If the Nets really want to go all-in for another creator, Zach LaVine enters the conversation. Given his massive $215 million dollar contract that doesn’t expire until 2027, a host of knee injuries in his past, and the most expensive trade tag of these four options mentioned, LaVine is the riskiest route for Brooklyn to venture. With that being said, it also offers the most upside. LaVine is an out of this world athlete that can get to his spots all over the court. Given his high-volume and creation load, LaVine’s efficiency from all levels of the court are extremely impressive. I don’t think this is super likely, as LaVine most likely stays put in Chicago, and Brooklyn might have trouble fielding a sufficient trade offer. Regardless, it’s fun to entertain all possibilities.

On-ball creation isn’t the only need for Brooklyn, though. Nic Claxton has been awesome this year, but depth behind him has been far and few. One stat worth noting; Brooklyn ranks bottom four in both defensive & offensive rebounding percentage. Ben Simmons has mainly served as Brookln’s center when Claxton isn’t on the court. I actually don’t hate the idea of Simmons as a small-ball center, and it might be his best chance at making a positive offensive impact. He should look to live off of setting screens, cutting to the basket, and utilizing his passing chops to thrive as a short roll playmaker.

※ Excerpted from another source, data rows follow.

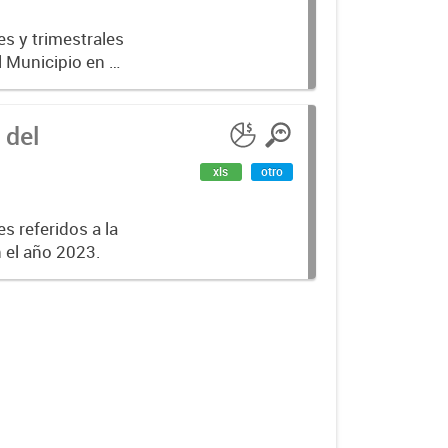
es y trimestrales
l Municipio en el
 del
xls
otro
s referidos a la
n el año 2023.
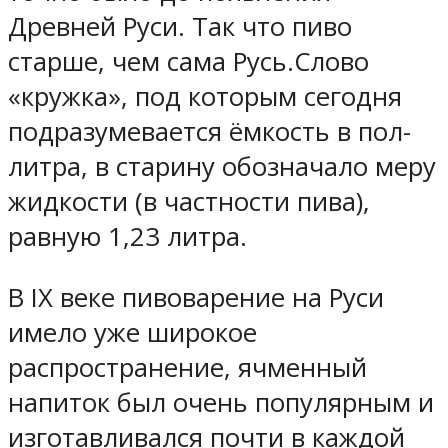
Древней Руси. Так что пиво
старше, чем сама Русь.Слово
«кружка», под которым сегодня
подразумевается ёмкость в пол-
литра, в старину обозначало меру
жидкости (в частности пива),
равную 1,23 литра.
В IX веке пивоварение на Руси
имело уже широкое
распространение, ячменный
напиток был очень популярным и
изготавливался почти в каждой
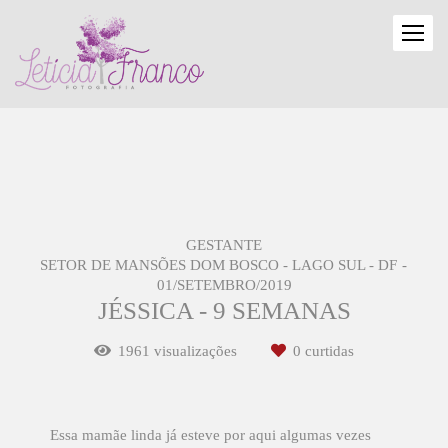
GESTANTE
SETOR DE MANSÕES DOM BOSCO - LAGO SUL - DF
01/SETEMBRO/2019
JÉSSICA - 9 SEMANAS
1961
visualizações
0
curtidas
Essa mamãe linda já esteve por aqui algumas vezes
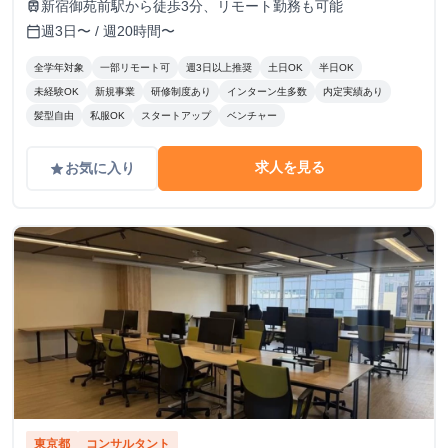
新宿御苑前駅から徒歩3分、リモート勤務も可能
train
週3日〜 / 週20時間〜
calendar_today
全学年対象
一部リモート可
週3日以上推奨
土日OK
半日OK
未経験OK
新規事業
研修制度あり
インターン生多数
内定実績あり
髪型自由
私服OK
スタートアップ
ベンチャー
求人を見る
お気に入り
grade
東京都
コンサルタント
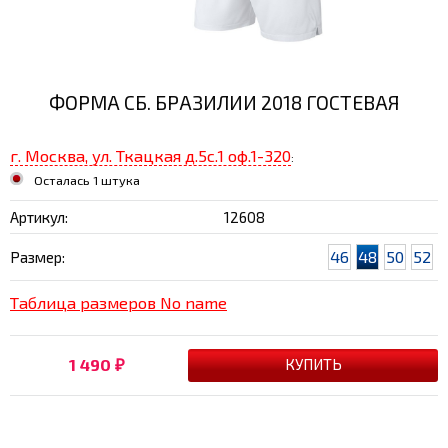
ФОРМА СБ. БРАЗИЛИИ 2018 ГОСТЕВАЯ
г. Москва, ул. Ткацкая д.5с.1 оф.1-320
:
Осталась 1 штука
Артикул:
12608
46
48
50
52
Размер:
Таблица размеров No name
1 490
₽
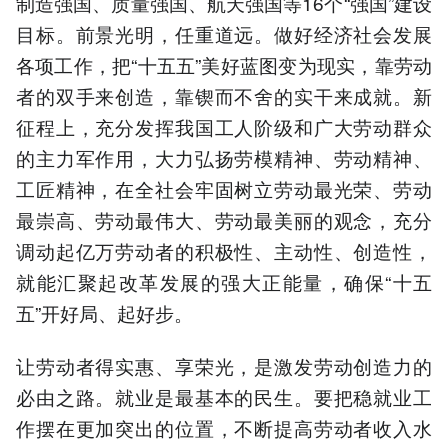
制造强国、质量强国、航天强国等16个“强国”建设
目标。前景光明，任重道远。做好经济社会发展
各项工作，把“十五五”美好蓝图变为现实，靠劳动
者的双手来创造，靠锲而不舍的实干来成就。新
征程上，充分发挥我国工人阶级和广大劳动群众
的主力军作用，大力弘扬劳模精神、劳动精神、
工匠精神，在全社会牢固树立劳动最光荣、劳动
最崇高、劳动最伟大、劳动最美丽的观念，充分
调动起亿万劳动者的积极性、主动性、创造性，
就能汇聚起改革发展的强大正能量，确保“十五
五”开好局、起好步。
让劳动者得实惠、享荣光，是激发劳动创造力的
必由之路。就业是最基本的民生。要把稳就业工
作摆在更加突出的位置，不断提高劳动者收入水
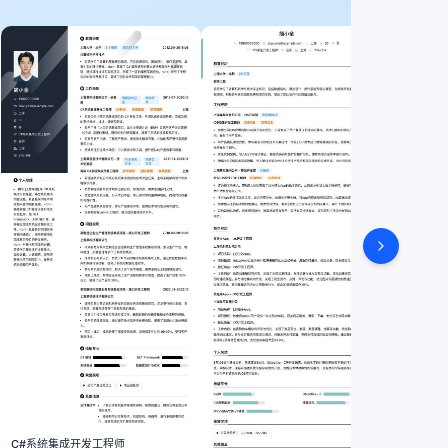
大客户
C#系统集成开发工程师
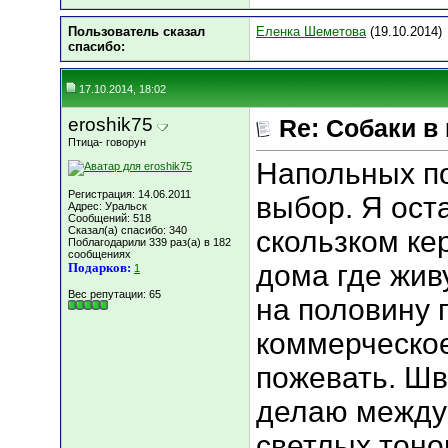
Пользователь сказал
Еленка Шеметова
(19.10.2014)
cпасибо:
17.10.2014, 18:02
eroshik75
Re: Собаки в
Птица- говорун
Напольных п
Регистрация: 14.06.2011
выбор. Я ост
Адрес: Уральск
Сообщений: 518
Сказал(а) спасибо: 340
скользком ке
Поблагодарили 339 раз(а) в 182
сообщениях
дома где жив
Подарков:
1
Вес репутации:
65
на половину 
коммерческо
пожевать. Ш
делаю между
светлых тоно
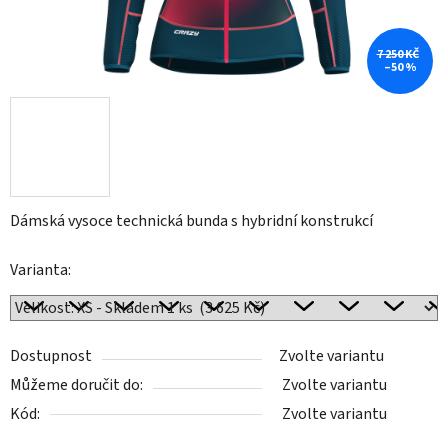
7 250 KČ
–50 %
Dámská vysoce technická bunda s hybridní konstrukcí
Varianta:
Dostupnost
Zvolte variantu
Můžeme doručit do:
Zvolte variantu
Kód:
Zvolte variantu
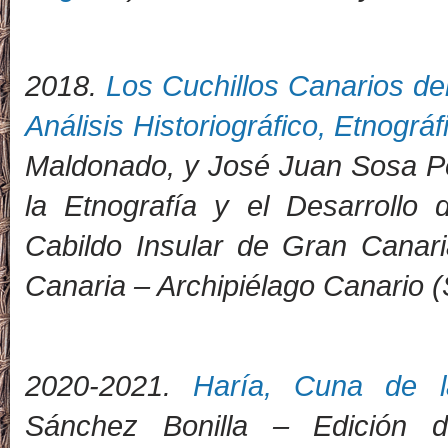
2
018.
Los Cuchillos Canarios del
Análisis Historiográfico, Etnográf
Maldonado, y José Juan Sosa Pe
la Etnografía y el Desarrollo
Cabildo Insular de Gran Canar
Canaria – Archipiélago Canario 
2020-2021.
Haría, Cuna de l
Sánchez Bonilla – Edición d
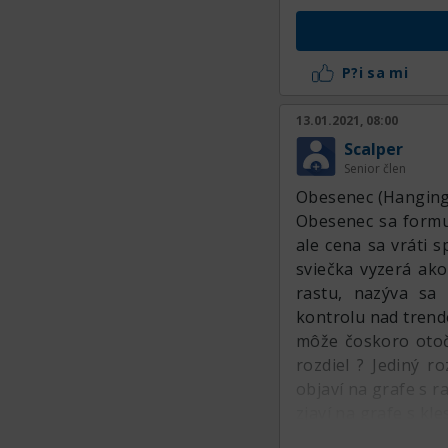
P?i sa mi
13.01.2021, 08:00
Scalper
Senior člen
Obesenec (Hangin
Obesenec sa formu
ale cena sa vráti 
sviečka vyzerá ako
rastu, nazýva sa 
kontrolu nad trendo
môže čoskoro otoči
rozdiel ? Jediný r
objaví na grafe s r
zjaví na grafe s kl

Unfortunately, the results haven’t quite been there. This is mainly because Simmons doesn’t look to set effective screens or cut to the rim often enough, meaning his days as a momentum killer in the halfcourt have continued. I would love to see Brooklyn move off of Simmons at the deadline due to continued health issues, a massive contract over the next three seasons, and what I view as an absolute ceiling killer to your halfcourt offense. And yes, his defensive value is otherworldly, but that becomes a bit more expendable when you have all the versatility and defensive weapons that Brooklyn has.

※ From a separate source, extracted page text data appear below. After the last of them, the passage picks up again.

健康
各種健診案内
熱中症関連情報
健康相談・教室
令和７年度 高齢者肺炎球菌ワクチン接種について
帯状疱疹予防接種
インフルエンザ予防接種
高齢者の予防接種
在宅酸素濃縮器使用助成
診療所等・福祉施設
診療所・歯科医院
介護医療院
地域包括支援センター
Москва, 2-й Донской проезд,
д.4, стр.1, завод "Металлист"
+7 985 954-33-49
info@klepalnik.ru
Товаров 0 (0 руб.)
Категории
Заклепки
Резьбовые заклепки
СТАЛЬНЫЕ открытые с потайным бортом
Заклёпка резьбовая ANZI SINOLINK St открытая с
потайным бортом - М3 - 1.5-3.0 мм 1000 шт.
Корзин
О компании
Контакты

Trading Simmons will be easier said than done, but if Brooklyn can pull it off, a backup center goes from a notable need to a must-make move. If Simmons is too difficult to trade, there are other option. Dinwiddie could get flipped for the second time this week. NBA rules prohibit the Nets from packaging other players together with Dinwiddie in a deal before the deadline, but he can still be traded straight up. Joe Harris & Seth Curry are two veteran sharp shooters that should absolutely be on the table. Brooklyn has plenty of shooting and wing-depth at the ready. And yes, you can never have enough wing-depth, but both Harris and Curry lack the versatility that really makes that depth as important. 

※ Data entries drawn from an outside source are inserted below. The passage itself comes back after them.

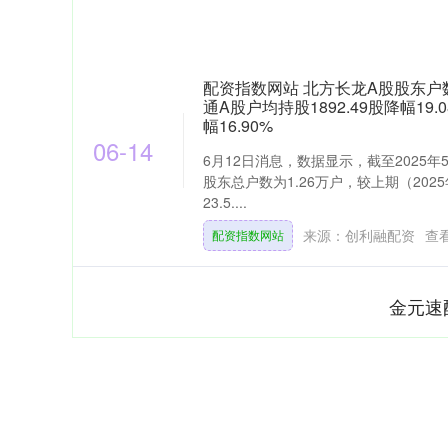
配资指数网站 北方长龙A股股东户数增加
通A股户均持股1892.49股降幅19.
幅16.90%
06-14
6月12日消息，数据显示，截至2025
股东总户数为1.26万户，较上期（2025
23.5....
来源：创利融配资
查
配资指数网站
金元速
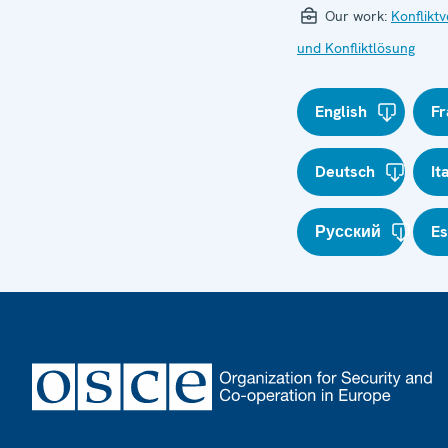
Our work:
Konflikt
und Konfliktlösung
English
Fr
Deutsch
It
Русский
E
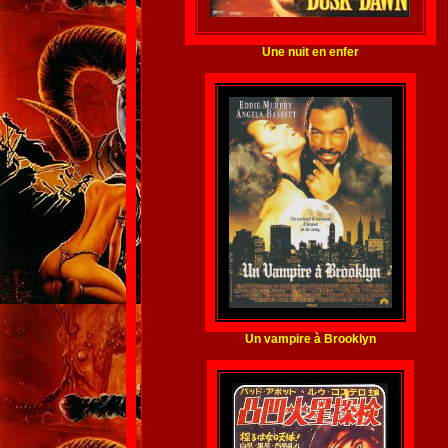
Une nuit en enfer
Un vampire à Brooklyn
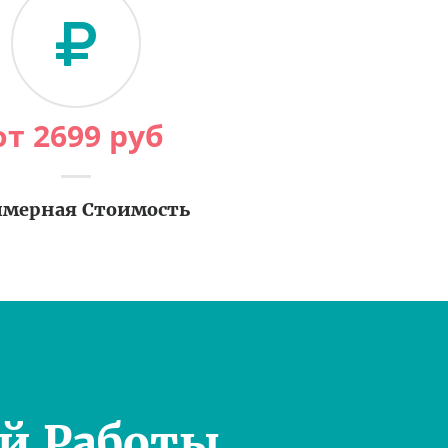
от
2699
руб
мерная Стоимость
й Работы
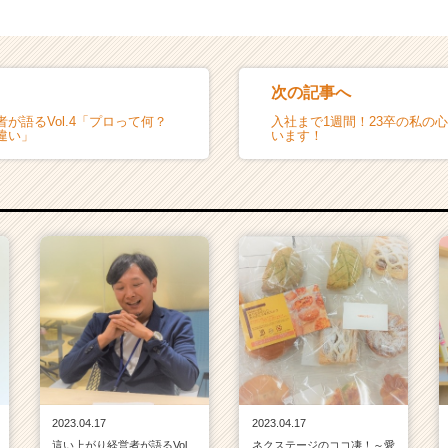
次の記事へ
が語るVol.4「プロって何？
入社まで1週間！23卒の私の
違い」
います！
2023.04.17
2023.04.17
這い上がり経営者が語るVol.
ネクステージのココ凄！～愛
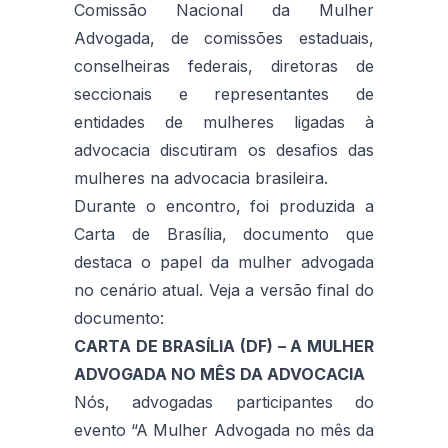
Comissão Nacional da Mulher
Advogada, de comissões estaduais,
conselheiras federais, diretoras de
seccionais e representantes de
entidades de mulheres ligadas à
advocacia discutiram os desafios das
mulheres na advocacia brasileira.
Durante o encontro, foi produzida a
Carta de Brasília, documento que
destaca o papel da mulher advogada
no cenário atual. Veja a versão final do
documento:
CARTA DE BRASÍLIA (DF) – A MULHER
ADVOGADA NO MÊS DA ADVOCACIA
Nós, advogadas participantes do
evento “A Mulher Advogada no mês da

And if the Nets are willing to part with youth (which will definitely have to be considered), Cam Thomas most definitely has trade value on the market. As I mentioned earlier, whenever Thomas has been given an opportunity this season, he’s run with it. It’s been a showcase of high-level shot-making in bunches from many areas on the court. If Brooklyn is attacking a more experienced, well-rounded on-ball creator from a rebuilding team, Thomas’ name will be on the table.

Although Brooklyn’s not rich on draft resources, they do have a few first-round picks that could garner interest. It wouldn’t be anything significant, given those expendable picks are years in the future, all belonging to either Dallas or Philadelphia, teams that are expecting to be contenders for years to come behind their franchise cornerstones. But regardless, draft capital will always hold value, particularly to sellers on the market.

The Nets have invested so much into this Kevin Durant era. Don’t let the Kyrie Irving trade deter you from the facts, because this is no time to accept sunk cost. Brooklyn is having a solid season, and this is a very good roster. They’ve got a superstar leading the charge with a great collection of role players around him. 

But time is of the essence, as Durant could easily request another trade this offseason if Brooklyn fails to deliver in the playoffs. Brooklyn needs to get aggressive at this year’s trade deadline if they want to take this roster over the top. I’m not guaranteeing a title, but their best course of action is to give this thing a shot.